L’honorable Mélanie Joly, C.P., députée
Ministre du Patrimoine canadien
Chambre des communes                             15, rue Eddy
Ottawa, ON K1A 0A6                                     Gatineau, QC K1A 0M5

Le 21 septembre 2016
Objet : Consultations ouvertes sur les médias et la réglementation en matière culturelle au Canada

Madame la Ministre,

En ma qualité de présidente de la Guilde canadienne des médias (GCM), je vous écris au nom de milliers de travailleurs des médias talentueux, hautement qualifiés et passionnés par leur métier qui vivent et exercent dans des localités petites et grandes, réparties dans l’ensemble de notre vaste pays. La GCM compte des membres qui travaillent à CBC/Radio-Canada, à La Presse Canadienne, à ZoomerMedia, à TFO, à TVO, à Shaw/Corus Media, à l’Aboriginal Peoples Television Network, à Thomson Reuters, à la radio privéeet à Vice Media. Ces membres produisent des créations originales qui sont diffusées à la radio, à la télévision et en ligne et qui informent les Canadiens, les font réfléchir et les divertissent.

La GCM participe à l’examen sur les médias et la règlementation en matière culturelle depuis son lancement au mois d’avril. Elle a répondu au sondage initial en ligne, elle a pris part à l’étude du Forum des politiques publiques sur le journalisme dans notre pays et elle a communiqué à votre ministère le fruit de ses recherches et ses analyses.

Étant donné l’ampleur de l’examen sur la réglementation – que vous avez qualifiée de remise à plat complète (« everything is on the table »), nous nous attendons à ce que la prochaine phase, lancée le 13 septembre, soit transparente, approfondie et inclusive, et nous comptons bien participer pleinement aux consultations à venir.

Nous sommes très intéressés à présenter les faits et nos observations et à découvrir les idées et les propositions des autres participants dans l’espoir que ces consultations serviront à promouvoir la radiodiffusion publique et tous les médias de service public ainsi que le journalisme et les productions originales au Canada, et ce, sur toutes les plateformes utilisées par les Canadiens.

Nous souscrivons à la déclaration suivante, contenue dans le document de pré-consultation : « Malgré les possibilités que présentent les technologies numériques, certaines communautés continuent de se heurter à des obstacles qui les empêchent de créer et de diffuser du contenu.
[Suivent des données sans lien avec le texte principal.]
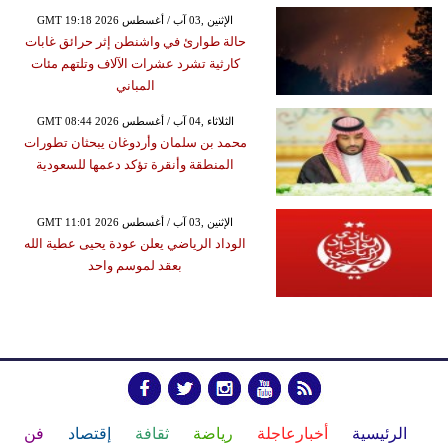
GMT 19:18 2026 الإثنين ,03 آب / أغسطس
حالة طوارئ في واشنطن إثر حرائق غابات
كارثية تشرد عشرات الآلاف وتلتهم مئات
المباني
GMT 08:44 2026 الثلاثاء ,04 آب / أغسطس
محمد بن سلمان وأردوغان يبحثان تطورات
المنطقة وأنقرة تؤكد دعمها للسعودية
GMT 11:01 2026 الإثنين ,03 آب / أغسطس
الوداد الرياضي يعلن عودة يحيى عطية الله
بعقد لموسم واحد
الرئيسية
أخبارعاجلة
رياضة
ثقافة
إقتصاد
فن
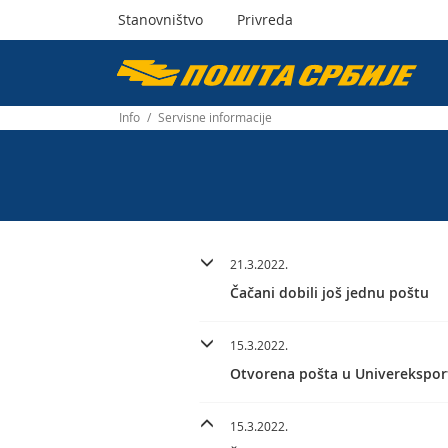
Stanovništvo
Privreda
Пошта
Србије
Info
/
Servisne informacije
д.о.о.
21.3.2022.
Čačani dobili još jednu poštu
15.3.2022.
Otvorena pošta u Univerekspor
15.3.2022.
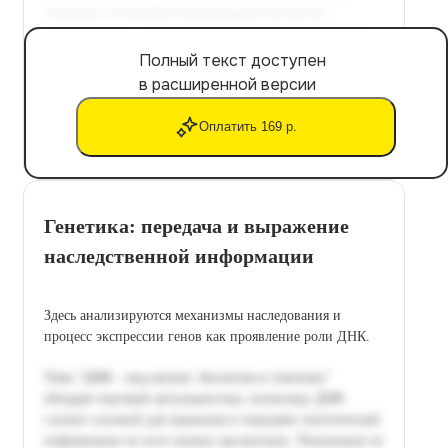
Полный текст доступен
в расширенной версии
Оплатить 169 р.
Генетика: передача и выражение
наследственной информации
Здесь анализируются механизмы наследования и
процесс экспрессии генов как проявление роли ДНК.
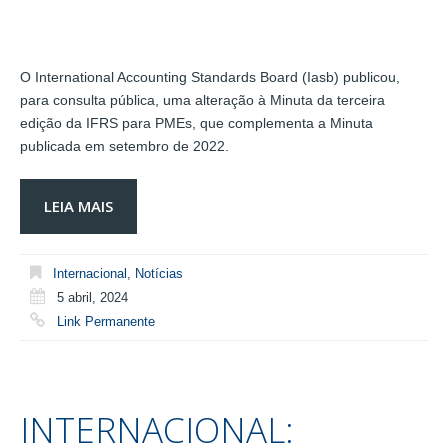
O International Accounting Standards Board (Iasb) publicou,
para consulta pública, uma alteração à Minuta da terceira
edição da IFRS para PMEs, que complementa a Minuta
publicada em setembro de 2022.
LEIA MAIS
Internacional
,
Notícias
5 abril, 2024
Link Permanente
INTERNACIONAL:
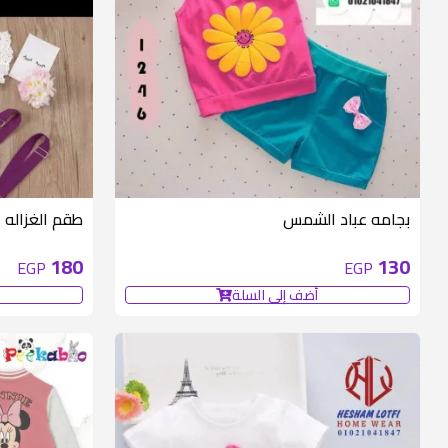
بجامه عباد الشمس
طقم الغزاله
180
130
EGP
EGP
أضف إلى السلة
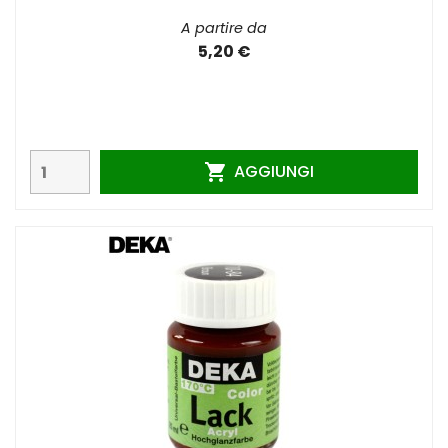
A partire da
5,20 €
AGGIUNGI

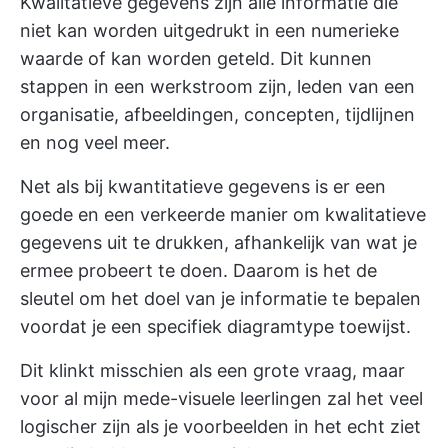
Kwalitatieve gegevens zijn alle informatie die
niet kan worden uitgedrukt in een numerieke
waarde of kan worden geteld. Dit kunnen
stappen in een werkstroom zijn, leden van een
organisatie, afbeeldingen, concepten, tijdlijnen
en nog veel meer.
Net als bij kwantitatieve gegevens is er een
goede en een verkeerde manier om kwalitatieve
gegevens uit te drukken, afhankelijk van wat je
ermee probeert te doen. Daarom is het de
sleutel om het doel van je informatie te bepalen
voordat je een specifiek diagramtype toewijst.
Dit klinkt misschien als een grote vraag, maar
voor al mijn mede-visuele leerlingen zal het veel
logischer zijn als je voorbeelden in het echt ziet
Ainsi, il faudra continuer d’appliquer des mesures spéciales pour encourager et protéger les expressions culturelles de ces communautés ». Il s’agit d’une réalité au sein du Canada et cela s’applique aussi au Canada tout entier en raison de sa contiguïté avec les États-Unis et de la forte pénétration des productions qui en proviennent. Cette situation continue de présenter des problèmes uniques qui méritent réflexion dans le cadre d’un examen de la réglementation d’une telle ampleur.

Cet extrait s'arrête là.